Three B-2 bombers recently returned to Whiteman AFB after being deployed to Keflavik Air Base in Iceland for a long-planned Bomber Task Force mission where the aircraft conducted theater and flight training across Europe and Africa. The BTF mission was the first deployment to Iceland for the Spirit, after the first-ever landing in the country in 2019 for a hot pit refueling that expanded the capabilities of the stealth bomber well into the strategic Arctic region.
Last, but not least, the new B-21 Raider stealth bomber. The aircraft took center stage at the recent Air Force Association’s Air, Space and Cyber Conference, with the Secretary of the Air Force, Frank Kendall, providing an update on the program and confirming that not two, like publicly known until now, but five Raiders are currently on the production lines at the Air Force Plant 42.
“We have been living off of bomber fleet investments made many decades ago, but that is rapidly changing. As I speak here there are now 5 test aircraft being manufactured on the B-21 production line at Air Force Plant 42 in Palmdale,” said Kendall. “You will never hear me make optimistic predictions about programs; all programs have risk and the same is true of the B-21, but at this point at least, the program is making good progress to field real capability.”

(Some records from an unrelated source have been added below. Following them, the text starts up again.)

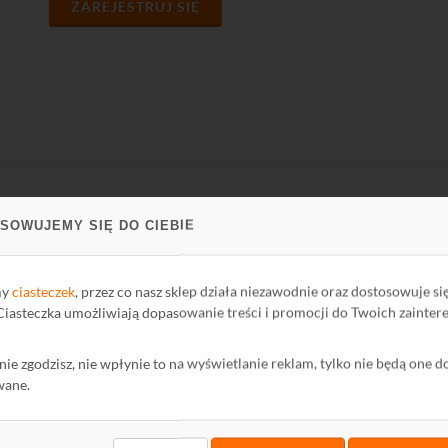
ZAREJESTRUJ SIĘ
SOWUJEMY SIĘ DO CIEBIE
PARCIE
FIRMA
ci Biblioteki
O firmie
my
ciasteczek
, przez co nasz sklep działa niezawodnie oraz dostosowuje si
oteka
Kontakt
 Ciasteczka umożliwiają dopasowanie treści i promocji do Twoich zainter
Polityka Prywatności
ę nie zgodzisz, nie wpłynie to na wyświetlanie reklam, tylko nie będą one d
mator
Ochrona środowiska
wane.
wum Informatora
maty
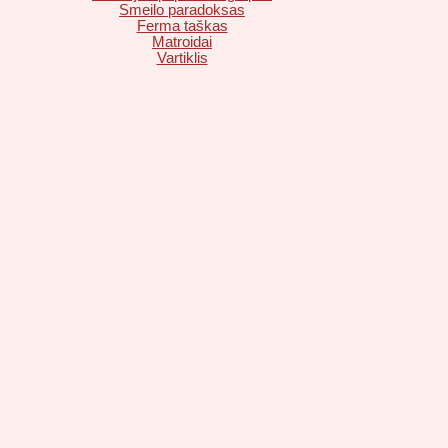
Smeilo paradoksas
Ferma taškas
Matroidai
Vartiklis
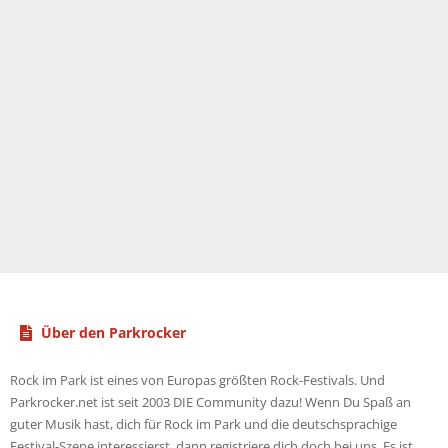
Über den Parkrocker
Rock im Park ist eines von Europas größten Rock-Festivals. Und
Parkrocker.net ist seit 2003 DIE Community dazu! Wenn Du Spaß an
guter Musik hast, dich für Rock im Park und die deutschsprachige
Festival-Szene interessierst, dann registriere dich doch bei uns. Es ist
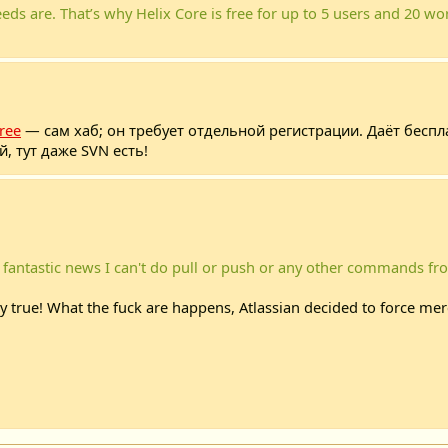
ds are. That’s why Helix Core is free for up to 5 users and 20 wo
free
— сам хаб; он требует отдельной регистрации. Даёт бесплат
, тут даже SVN есть!
a fantastic news I can't do pull or push or any other commands f
lly true! What the fuck are happens, Atlassian decided to force mer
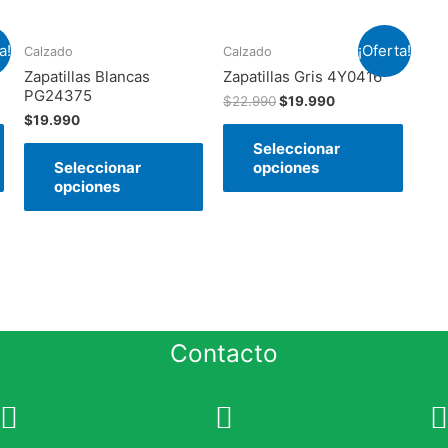
a!
¡Oferta!
Calzado
Calzado
Zapatillas Blancas
Zapatillas Gris 4Y0416
PG24375
$
22.990
$
19.990
$
19.990
Seleccionar
Seleccionar
opciones
opciones
Contacto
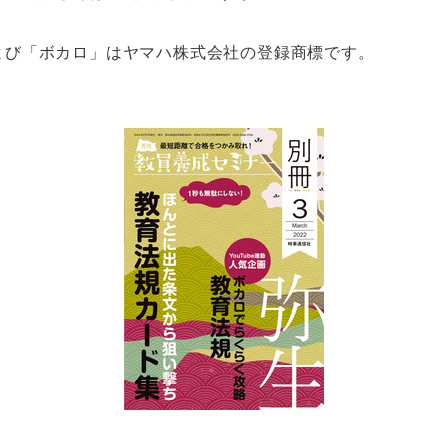
および「ボカロ」はヤマハ株式会社の登録商標です。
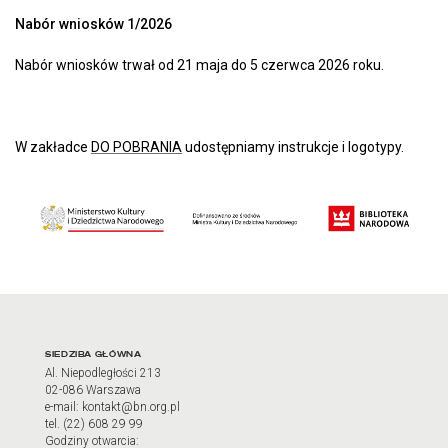
Nabór wniosków 1/2026
Nabór wniosków trwał od 21 maja do 5 czerwca 2026 roku.
W zakładce
DO POBRANIA
udostępniamy instrukcje i logotypy.
Adres oraz godziny otwarci
SIEDZIBA GŁÓWNA
Al. Niepodległości 213
02-086 Warszawa
e-mail: kontakt@bn.org.pl
tel. (22) 608 29 99
Godziny otwarcia:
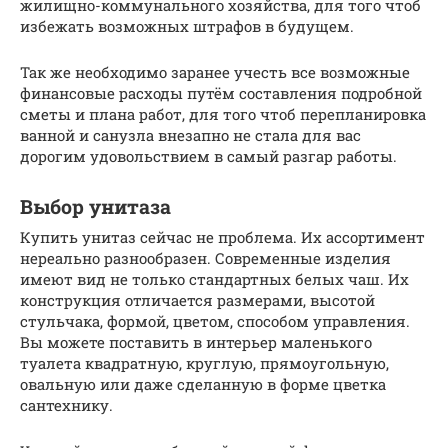
жилищно-коммунального хозяйства, для того чтоб
избежать возможных штрафов в будущем.
Так же необходимо заранее учесть все возможные
финансовые расходы путём составления подробной
сметы и плана работ, для того чтоб перепланировка
ванной и санузла внезапно не стала для вас
дорогим удовольствием в самый разгар работы.
Выбор унитаза
Купить унитаз сейчас не проблема. Их ассортимент
нереально разнообразен. Современные изделия
имеют вид не только стандартных белых чаш. Их
конструкция отличается размерами, высотой
стульчака, формой, цветом, способом управления.
Вы можете поставить в интерьер маленького
туалета квадратную, круглую, прямоугольную,
овальную или даже сделанную в форме цветка
сантехнику.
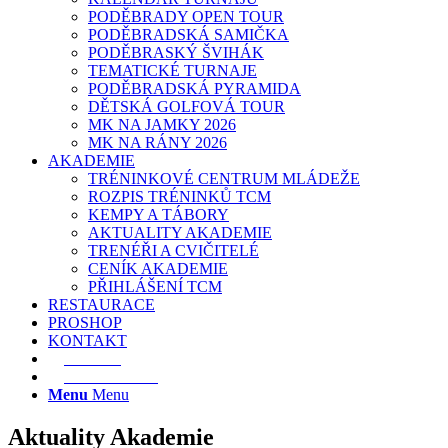
PODĚBRADY OPEN TOUR
PODĚBRADSKÁ SAMIČKA
PODĚBRASKÝ ŠVIHÁK
TEMATICKÉ TURNAJE
PODĚBRADSKÁ PYRAMIDA
DĚTSKÁ GOLFOVÁ TOUR
MK NA JAMKY 2026
MK NA RÁNY 2026
AKADEMIE
TRÉNINKOVÉ CENTRUM MLÁDEŽE
ROZPIS TRÉNINKŮ TCM
KEMPY A TÁBORY
AKTUALITY AKADEMIE
TRENÉŘI A CVIČITELÉ
CENÍK AKADEMIE
PŘIHLÁŠENÍ TCM
RESTAURACE
PROSHOP
KONTAKT
E-SHOP
REZERVACE
Menu
Menu
Aktuality Akademie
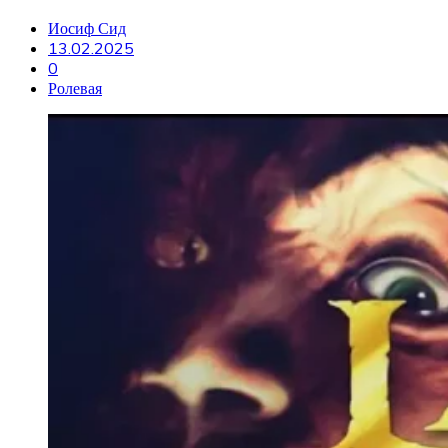
Иосиф Сид
13.02.2025
0
Ролевая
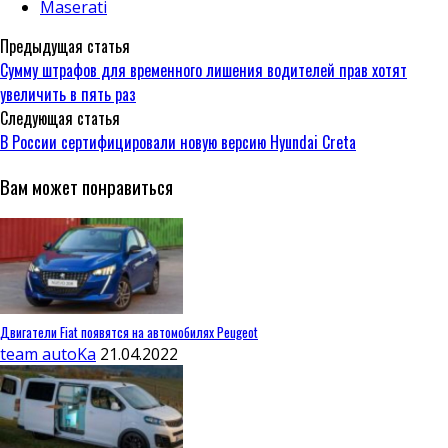
Maserati
Предыдущая статья
Сумму штрафов для временного лишения водителей прав хотят
увеличить в пять раз
Следующая статья
В России сертифицировали новую версию Hyundai Creta
Вам может понравиться
Двигатели Fiat появятся на автомобилях Peugeot
team autoKa
21.04.2022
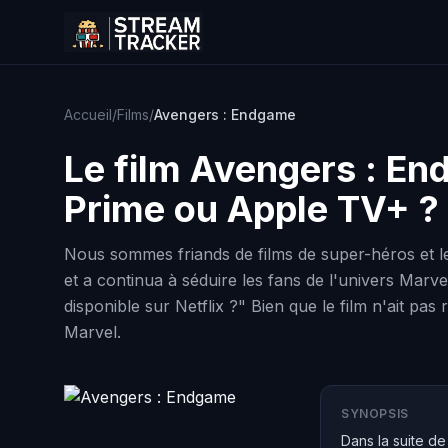
Accueil
/
Films
/
Avengers : Endgame
Le film
Avengers : E
Prime ou Apple TV+ ?
Nous sommes friands de films de super-héros et le 
et a continua à séduire les fans de l'univers Marve
disponible sur Netflix ?" Bien que le film n'ait pa
Marvel.
SYNOPSIS
Dans la suite de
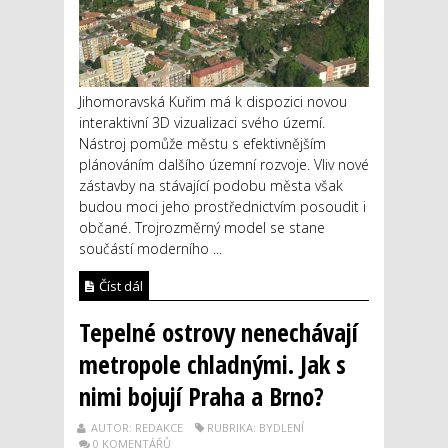
Jihomoravská Kuřim má k dispozici novou
interaktivní 3D vizualizaci svého území.
Nástroj pomůže městu s efektivnějším
plánováním dalšího územní rozvoje. Vliv nové
zástavby na stávající podobu města však
budou moci jeho prostřednictvím posoudit i
občané. Trojrozměrný model se stane
součástí moderního ...
Číst dál
Tepelné ostrovy nenechávají
metropole chladnými. Jak s
nimi bojují Praha a Brno?
AUTOR: REDAKCE
RUBRIKA: BYDLENÍ
0 KOMENTÁŘŮ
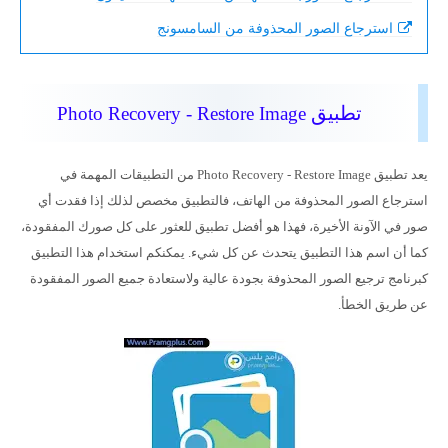
استرجاع الصور المحذوفة من السامسونج
تطبيق
Photo Recovery - Restore Image
يعد تطبيق Photo Recovery - Restore Image من التطبيقات المهمة في
استرجاع الصور المحذوفة من الهاتف، فالتطبيق مخصص لذلك إذا فقدت أي
صور في الآونة الأخيرة، فهذا هو أفضل تطبيق للعثور على كل صورك المفقودة،
كما أن اسم هذا التطبيق يتحدث عن كل شيء. يمكنكم استخدام هذا التطبيق
كبرنامج ترجيع الصور المحذوفة بجودة عالية ولاستعادة جميع الصور المفقودة
عن طريق الخطأ.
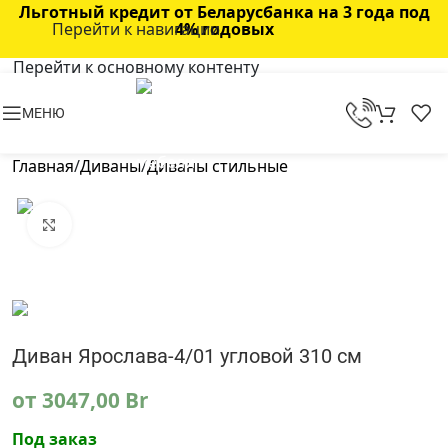
Льготный кредит от Беларусбанка на 3 года под
Перейти к навигации
4% годовых
Перейти к основному контенту
МЕНЮ
Главная
/
Диваны
/
Диваны стильные
Нажмите, чтобы увеличить
Диван Ярослава-4/01 угловой 310 см
от
3047,00
Br
Под заказ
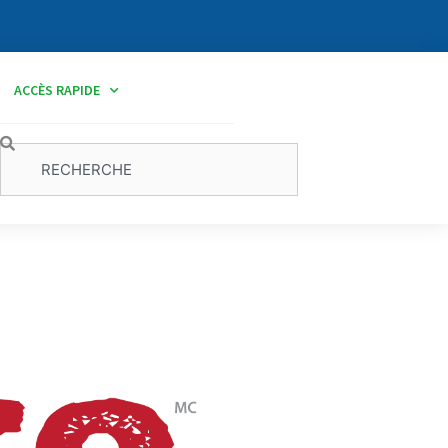
ACCÈS RAPIDE
Rechercher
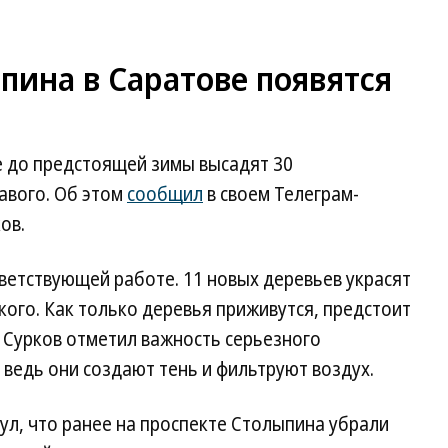
пина в Саратове появятся
е до предстоящей зимы высадят 30
авого. Об этом
сообщил
в своем Телеграм-
ов.
ветствующей работе. 11 новых деревьев украсят
ького. Как только деревья приживутся, предстоит
н Сурков отметил важность серьезного
 ведь они создают тень и фильтруют воздух.
нул, что ранее на проспекте Столыпина убрали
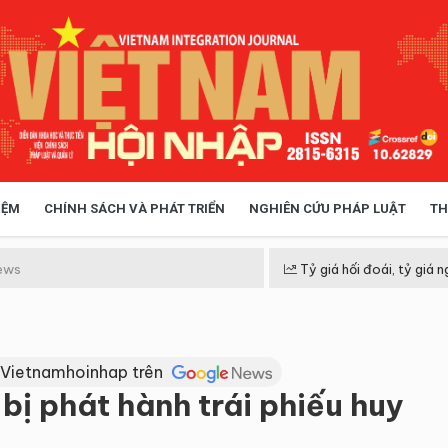
IỆM
CHÍNH SÁCH VÀ PHÁT TRIỂN
NGHIÊN CỨU PHÁP LUẬT
TH
HÓA XÃ HỘI
CHÍNH SÁCH
ews
Tỷ giá hối đoái, tỷ giá n
 TIỄN QUẢN LÝ
VIỆT NAM ĐIỂM ĐẾN
 Vietnamhoinhap trên
 bị phát hành trái phiếu huy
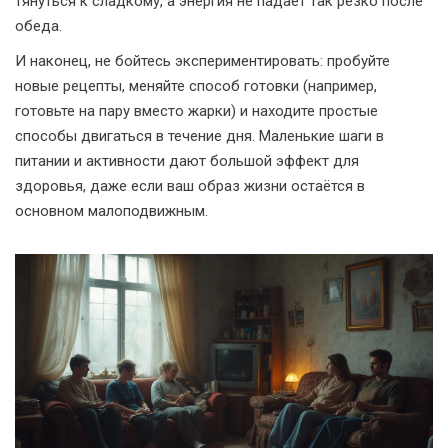
тянуться к сладкому, а энергия не падает так резко после
обеда.
И наконец, не бойтесь экспериментировать: пробуйте
новые рецепты, меняйте способ готовки (например,
готовьте на пару вместо жарки) и находите простые
способы двигаться в течение дня. Маленькие шаги в
питании и активности дают большой эффект для
здоровья, даже если ваш образ жизни остаётся в
основном малоподвижным.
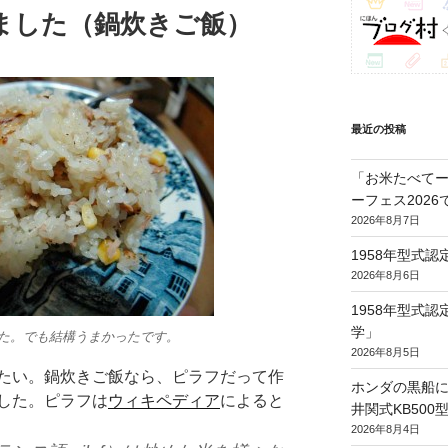
ました（鍋炊きご飯）
最近の投稿
「お米たべてー
ーフェス202
2026年8月7日
1958年型式
2026年8月6日
1958年型式
学」
た。でも結構うまかったです。
2026年8月5日
たい。鍋炊きご飯なら、ピラフだって作
ホンダの黒船に
した。ピラフは
ウィキペディア
によると
井関式KB50
2026年8月4日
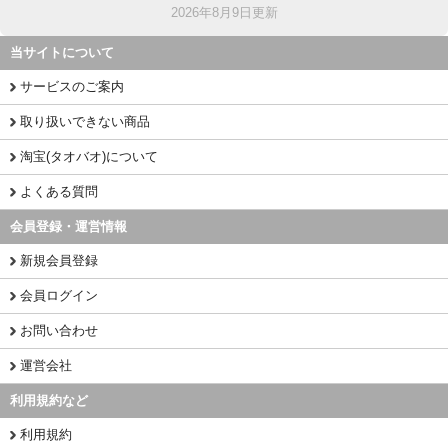
2026年8月9日更新
当サイトについて
サービスのご案内
取り扱いできない商品
淘宝(タオバオ)について
よくある質問
会員登録・運営情報
新規会員登録
会員ログイン
お問い合わせ
運営会社
利用規約など
利用規約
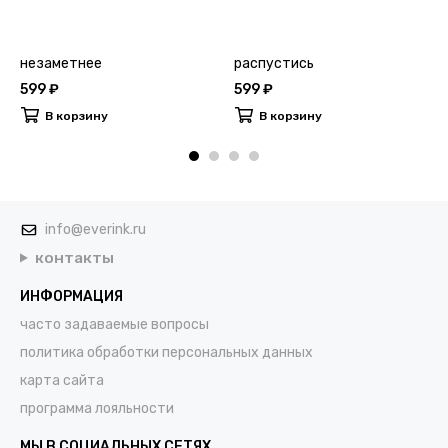
незаметнее
распустись
599 ₽
599 ₽
В корзину
В корзину
info@everink.ru
контакты
ИНФОРМАЦИЯ
часто задаваемые вопросы
политика обработки персональных данных
карта сайта
программа лояльности
МЫ В СОЦИАЛЬНЫХ СЕТЯХ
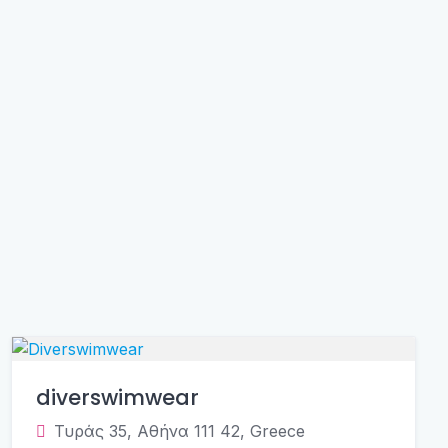
diverswimwear
Τυράς 35, Αθήνα 111 42, Greece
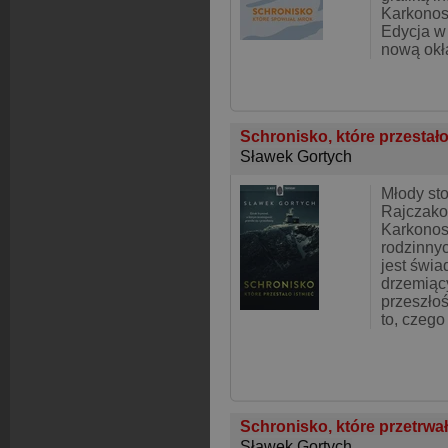
Karkonos
Edycja w
nową okł
Schronisko, które przestało
Sławek Gortych
Młody st
Rajczako
Karkonos
rodzinny
jest świ
drzemiąc
przeszłoś
to, czego
Schronisko, które przetrwa
Sławek Gortych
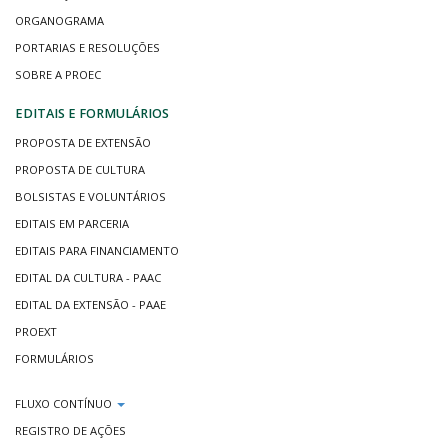
ORGANOGRAMA
PORTARIAS E RESOLUÇÕES
SOBRE A PROEC
EDITAIS E FORMULÁRIOS
PROPOSTA DE EXTENSÃO
PROPOSTA DE CULTURA
BOLSISTAS E VOLUNTÁRIOS
EDITAIS EM PARCERIA
EDITAIS PARA FINANCIAMENTO
EDITAL DA CULTURA - PAAC
EDITAL DA EXTENSÃO - PAAE
PROEXT
FORMULÁRIOS
FLUXO CONTÍNUO
REGISTRO DE AÇÕES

Mr. Randall Walden, director of the Department of the Air Force Rapid Capabilities Office and Program Executive Officer of the B-21 Raider Program, had previously confirmed to Air Force Magazine in January that two test aircraft were making their way down the production line at Northrop Grumman’s facility in Palmdale. According to Doug Young, vice president and general manager of Northrop Grumman’s Strike Division, this significant progress can be credited to a strong customer partnership, early application of digital tools and a talented, dedicated workforce.
The application of new digital tools and processes early in the engineering and manufacturing development (EMD) phase has been a focus of recently released information on the program. The use of augmented and virtual reality, and ground and airborne test beds have been recently cited as enablers of program progress and risk reduction.
“The integration of our digital design capabilities with our advanced manufacturing technologies means we’re working smarter and faster to bring next-generation technologies to life,” said Chris Daughters, Aeronautics sector vice president of Engineering at Northrop Grumman. “Our ability to continually reduce risk throughout EMD by utilizing these transformative digital capabilities is going to pay dividends throughout the full lifecycle of the aircraft.”